Auf Sylt gehen die Uhren anders. Da bleibt genügend Zeit für Kommissar Clüvers morgendliche Nassrasur. Nach dem Frühstück gibt es aber doch eine Leiche. Die ist schon ein paar Jährchen alt, 20 Jahre genau genommen. Damals verschwand die 18-jährige Maria spurlos. Ein Gewaltverbrechen ist nicht nachweisbar. Der Kommissar und seine Kollegin Ina Behrendsen haben also wieder genügend Zeit für die wichtigeren Dinge: Clüver für die indische Heimsuchung seiner Frau und Behrendsen für die Suche nach ihrem dementen Vater. Bis Feldmann eintrifft, der bis in die Haarspitzen motivierte neue Kollege von der Ostsee – Spezialgebiet: Profiling. Clüver hält es dagegen mehr mit Klönen, notfalls auch mit dem Mörder. Denn einen Mörder suchen die drei jetzt doch, nachdem der wohlhabende Privatier und notorische Puffgänger Hannes Jensen erschossen und auf einem riesigen Steuerrad aufgebahrt wurde. Eine Hinrichtung. Am Samstag sollten er und seine Kumpels beim „Tag der Miesmuschel“ mit ihrer Band „Die Küstensoldaten“ auftreten. Das kann er nun vergessen.
Foto: ZDF / Christine Schroeder
Kann man einen Kommissar ernst nehmen, der morgens mit seinem Hund redet und ihm von irgendwelchen Erlebnissen mit Mick Jagger vorschwärmt? Natürlich nicht. Muss man auch nicht. Denn „Nord Nord Mord“ ist kein Film, dem man mit Realismusansprüchen begegnen sollte, und kein Krimi, dem sich mit Logik beikommen lässt. Robert Atzorn beweist einmal mehr, dass er nicht der „große“ Schauspieler ist, sondern dass seine Qualitäten im Leichten liegen, als Sympathieträger, und dass er dann gut ist, wenn er nah bei sich selbst ist und er entspannt einen netten Menschen verkörpern kann. Im „Tatort“ und als ZDF-„Kapitän“ war er auf dem falschen Dampfer. Ihm glaubt man diese Kämpfe auf Leben und Tod einfach nicht. Ob das mit Lehrer Specht oder seinem Ländle-Pfarrer zu tun hat? Egal, Theo Clüver jedenfalls steht ihm besser zu Gesicht. Und auch seine Verstärkung kann sich sehen lassen. Da ist die zart burschikose Julia Brendler und Oliver Wnuk, dessen „Profiler“ irgendwo zwischen seinen beiden seriellen Rollen in „Stromberg“ und „K3 Kripo Hamburg“ verortet ist.

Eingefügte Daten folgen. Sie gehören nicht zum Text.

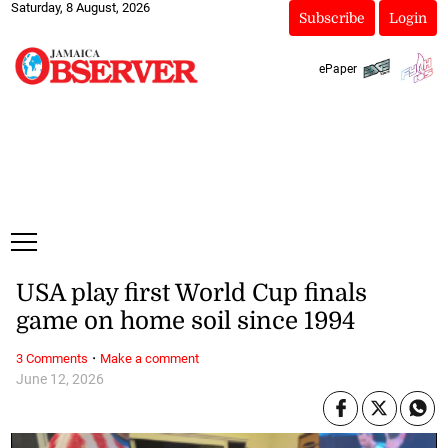
Saturday, 8 August, 2026
Subscribe
Login
ePaper
USA play first World Cup finals
game on home soil since 1994
·
3 Comments
Make a comment
June 12, 2026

„Weniger Profiling und lieber mehr Krabbenpulen“, so das Motto von Clüver & Co. „Bei uns läuft so schnell kein Mörder weg“, weiß der Kommissar. Da bleibt Autor Lars Albaum genug Zeit für kleine Randepisoden: die Anbandelungsversuche von Feldmann bei seiner Kollegin, die Indien-Marotte mit Mango-Lassi und Tantra-Gymnastik und die guten alten Rock-&-Roll-Zeiten. „Nord Nord Mord“ ist ein launiger Krimi, der einiges von der norddeutschen Insel-Stimmung vermittelt, ohne das Folkloristische zu übertreiben. Das ist nicht überoriginell, kein Comedy-Krimi wie Albaums „Dr. Psycho“, aber sehr solide, sehr ZDF-spezifisch – und hinter den 90 Minuten steht natürlich der Sender- und Produzentenwunsch nach einer losen Reihe.